Selon l’avocat,la santé de ses 13 clients est très préoccupante. Parce que certains souffrent des problèmes cardiaques. D’autres ont des problèmes des glycémies. Un autre a un problème des vues. “Il avait reçu un mauvais traitement l’année dernière dans la prison. Il souffrait de la Covid-19 et depuis lors , il a commencé à perdre la vue progressivement. Et à ce jour , il est presque devenu aveugle”, explique maitre Elie Luketa. Il ajoute : “Ils sont en prison depuis 9 ans. Et depuis notre demande , leur situation ne fait que s’aggraver”.
Voilà qui explique pourquoi , il a demandé la liberté provisoire pour 13 de ses 18 clients.

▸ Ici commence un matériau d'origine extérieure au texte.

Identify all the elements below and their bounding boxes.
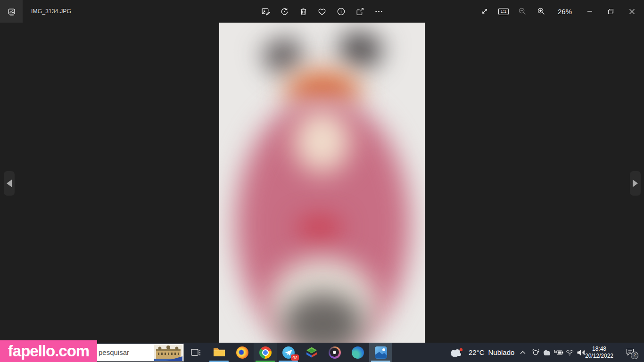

L’audience est fixée pour demain mardi 20 décembre 2022. “Nous avons demandé la liberté provisoire. Et nous espérons que la composition va nous l’accorder. Car leur situation est dramatique. De plus , c’est leur droit de demander cette liberté. Mais aussi que ce soit légal”.
Il faut rappeler que la précédente audience prévue le 13 novembre dernier avait été renvoyée à une date ultérieure. Parce que le Ministère public avait eu des soucis de santé. “cette fois-ci, les prisonniers ont été prévenus. Et demain, nous serons à l’audience”. explique encore Maitre Élie .
Retour sur les faits
En rappel, les adeptes de Mukungubila avaient été arrêtés le 30 décembre 2013 alors qu’ils étaient à la résidence de leur prophète. Les militaires avaient ainsi envahi la résidence de ce dernier au quartier Golf et avaient arrêté 17 d’entre eux. 19 autres avaient été arrêtés à Kinshasa. Ceux de Lubumbashi avaient été condamnés à 20 ans de servitude pénale. Et en janvier 2020 , ils ont été transférés à la prison d’Angenga. Pendant ce temps, les ONG continuent à dénoncer le massacre de 103 personnes.